Глубокие раны | страница 35
На станции, напрасно проискав состав с эвакуируемыми рабочими «Металлиста», они уже в восьмом часу пробились к дежурному диспетчеру, который за один день изнервничался больше, чем за всю свою жизнь.
Выслушав их через силу, диспетчер, морщась от постоянных звонков, резко ответил:
— Вы заводские? С «Металлиста»? Ну так ваш эшелон ушел. Ушел! В пять сорок.
Антонина Петровна охнула.
— А нам что же теперь делать?
Диспетчер с раздражением буркнул:
— Я-то, гражданка, при чем? Нужно было не опаздывать.

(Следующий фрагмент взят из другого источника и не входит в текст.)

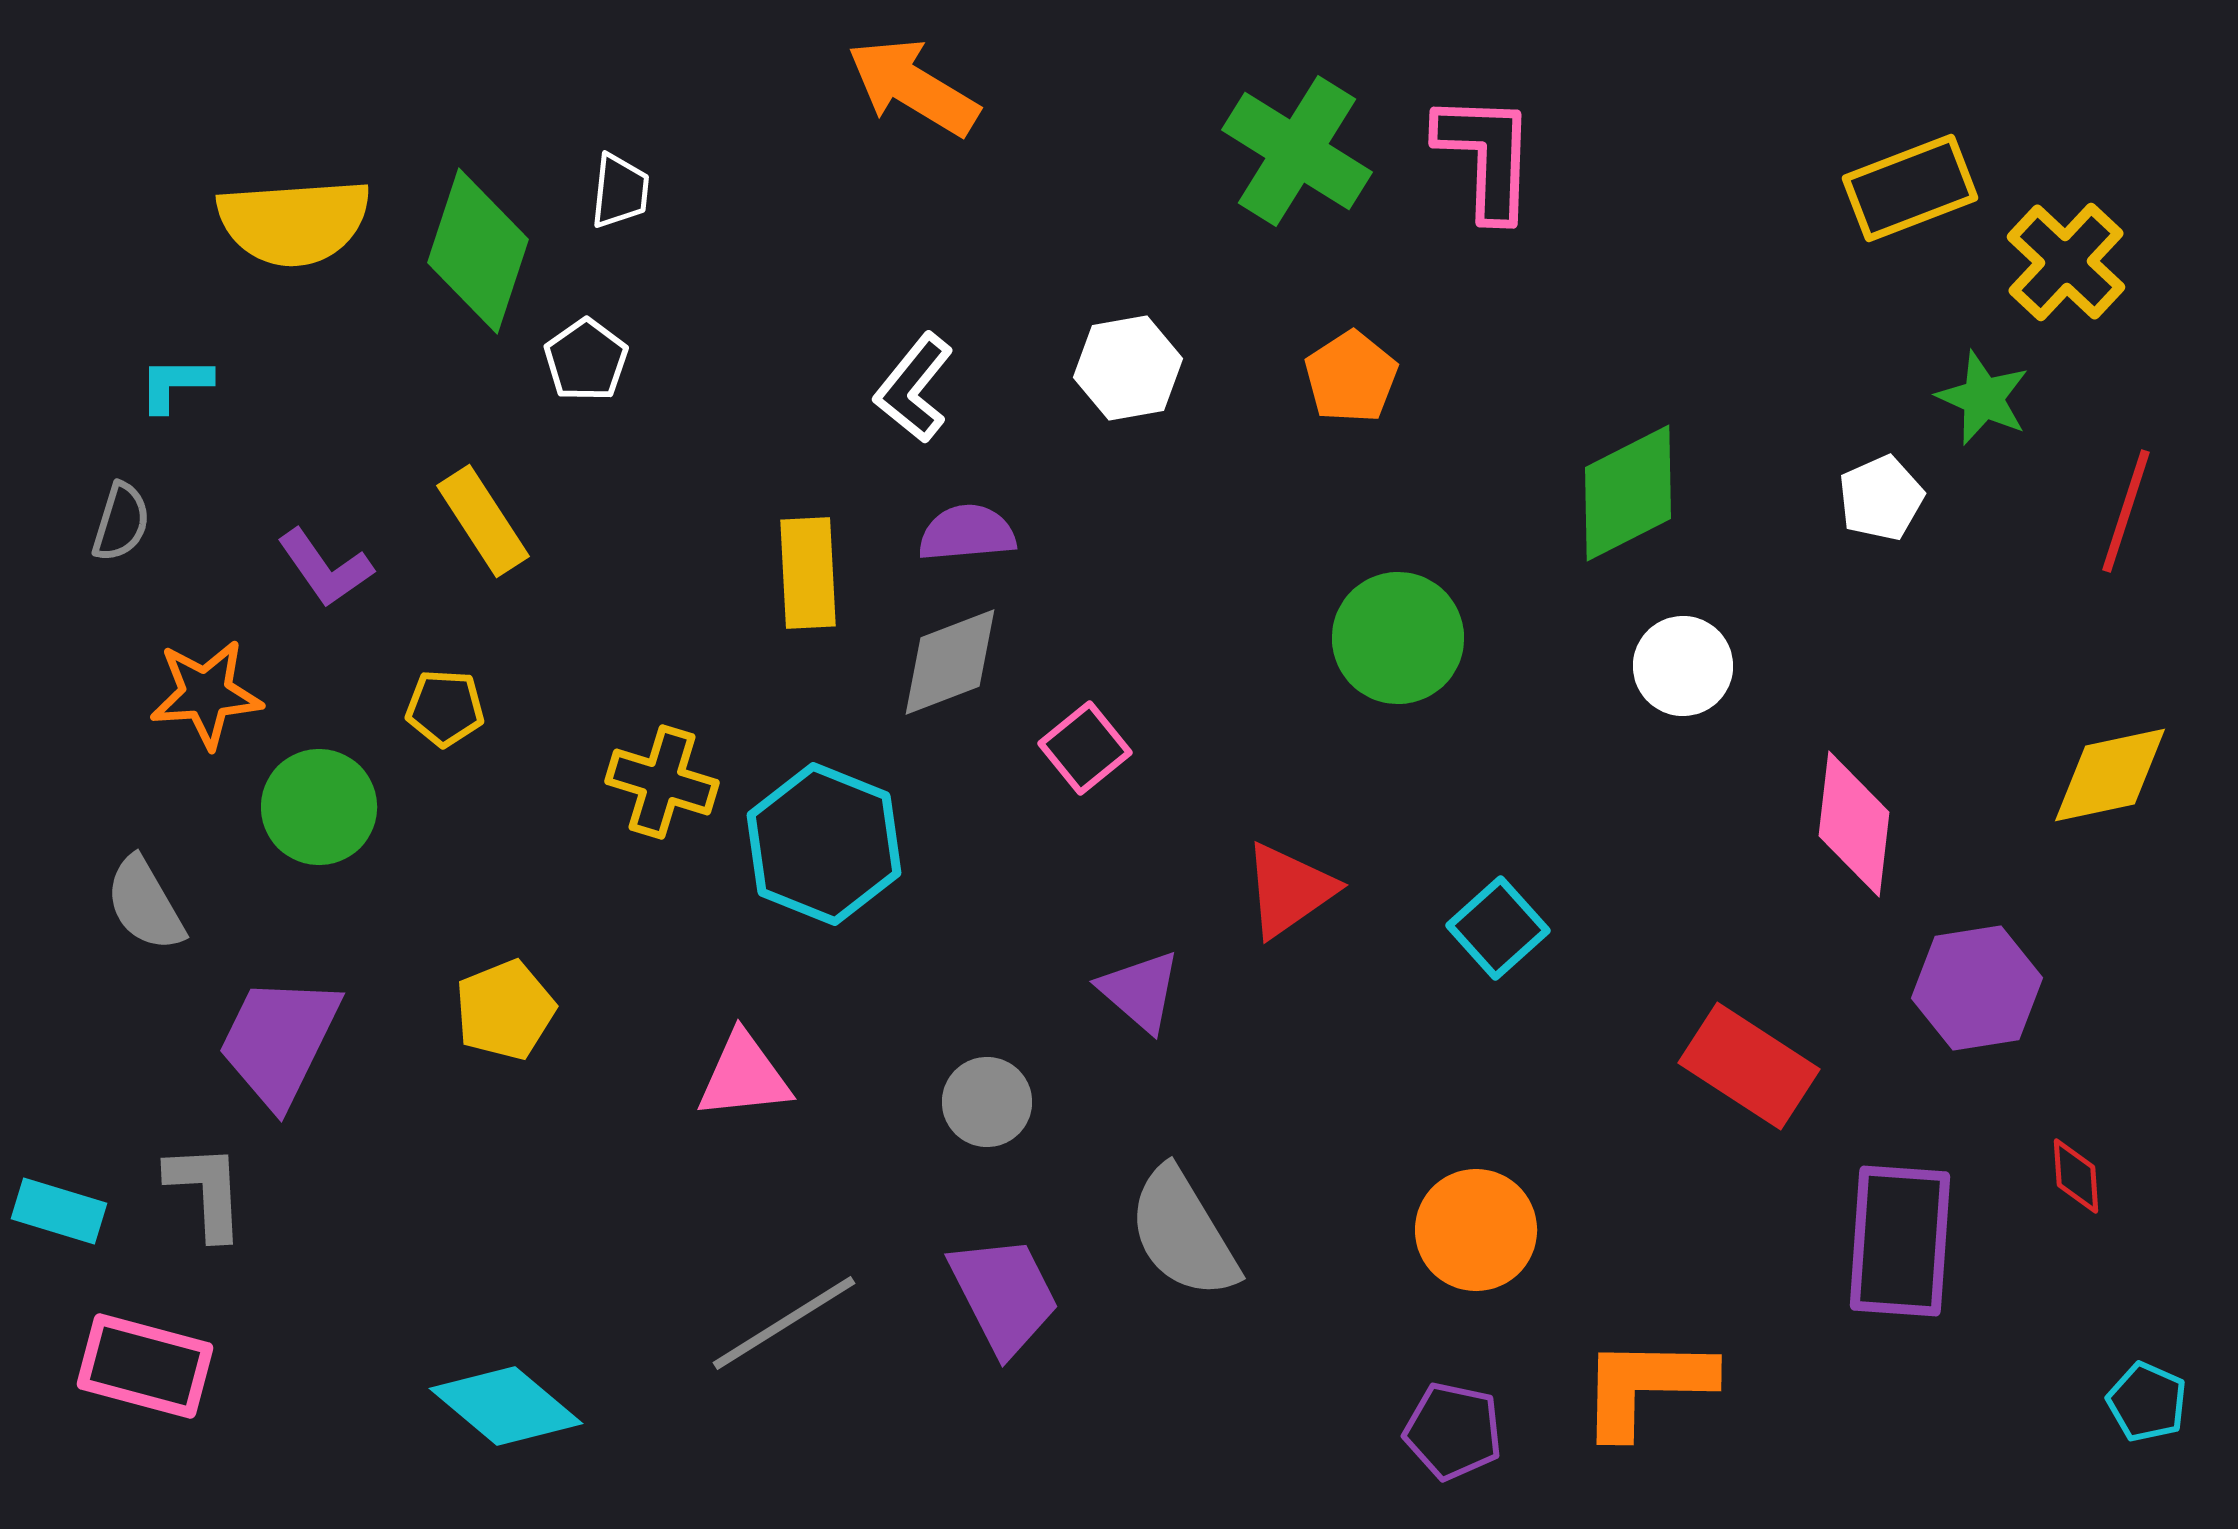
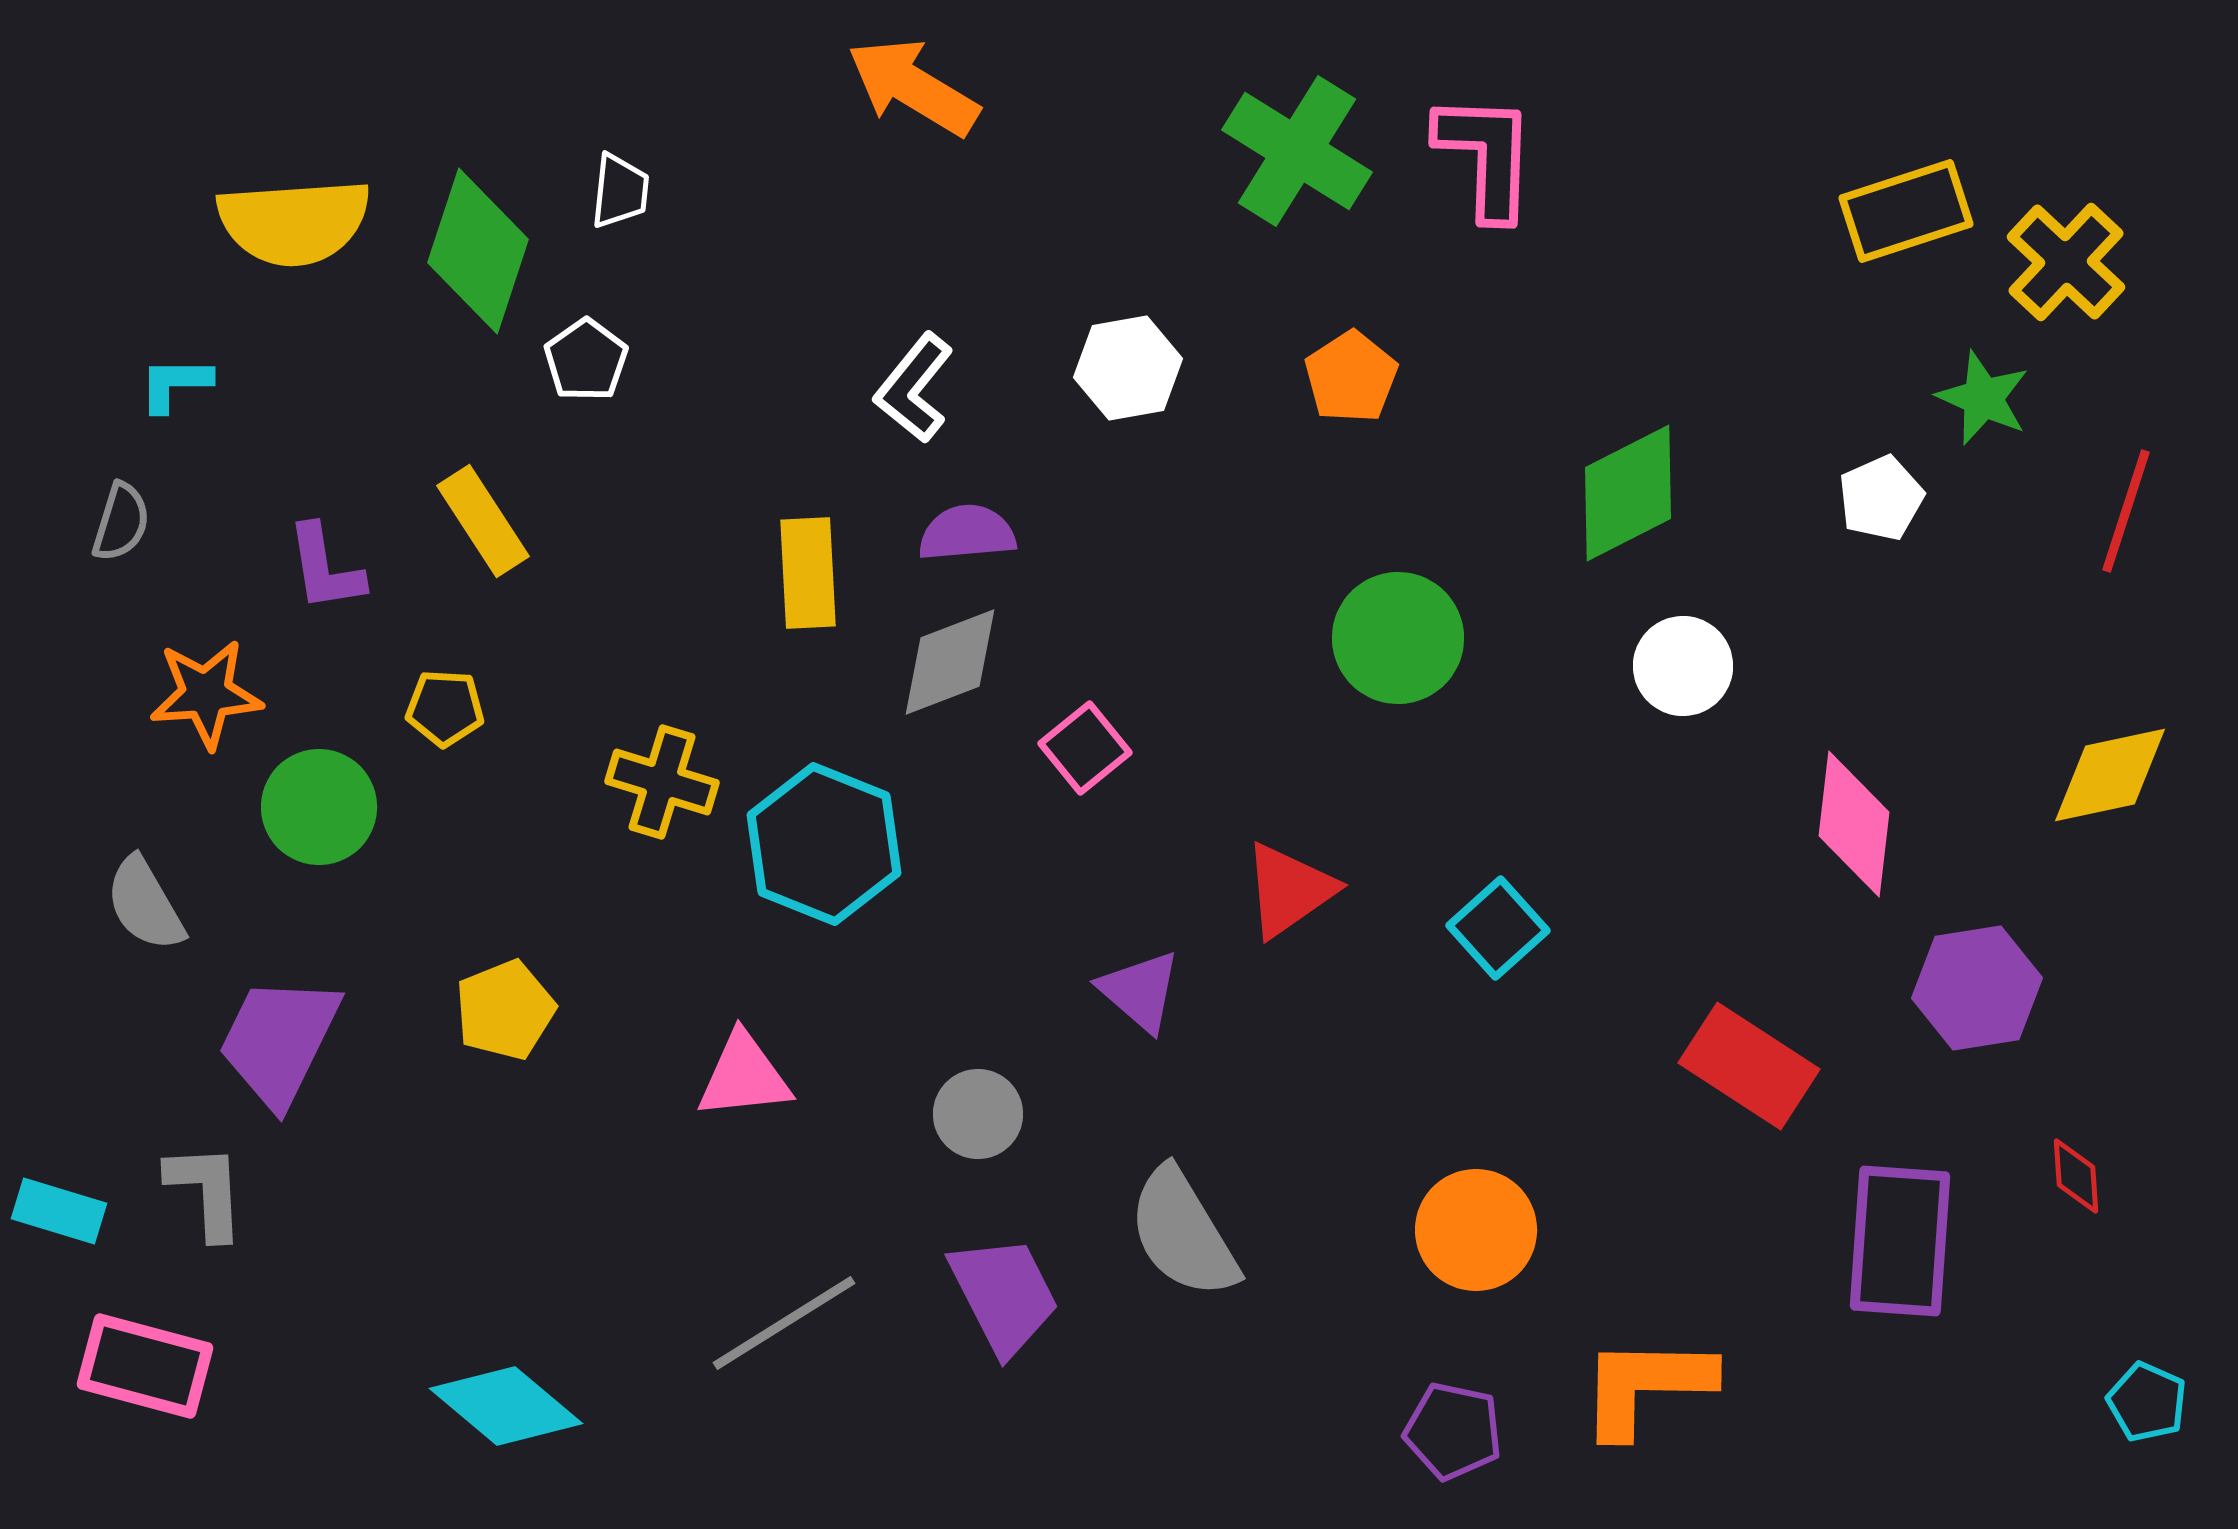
yellow rectangle at (1910, 188): moved 4 px left, 23 px down; rotated 3 degrees clockwise
purple L-shape at (325, 568): rotated 26 degrees clockwise
gray circle at (987, 1102): moved 9 px left, 12 px down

Забубнил стоявший перед ним микрофон, и он, обрывая на полуслове говорившего, закричал:
— Четырнадцатый? Семенов! Черт тебя возьми, я же говорил: немедленно отправляйте 608-77! Слышите, немедленно!
Виктор переглянулся с матерью, и они вышли из диспетчерской.
— Ну, что же теперь делать? — растерянно спросила Антонина Петровна.
Виктор, хмурясь, ответил не сразу:
— Придется идти пешком. Переночуем в Веселых Ключах у дяди, а там он, может, лошадь достанет.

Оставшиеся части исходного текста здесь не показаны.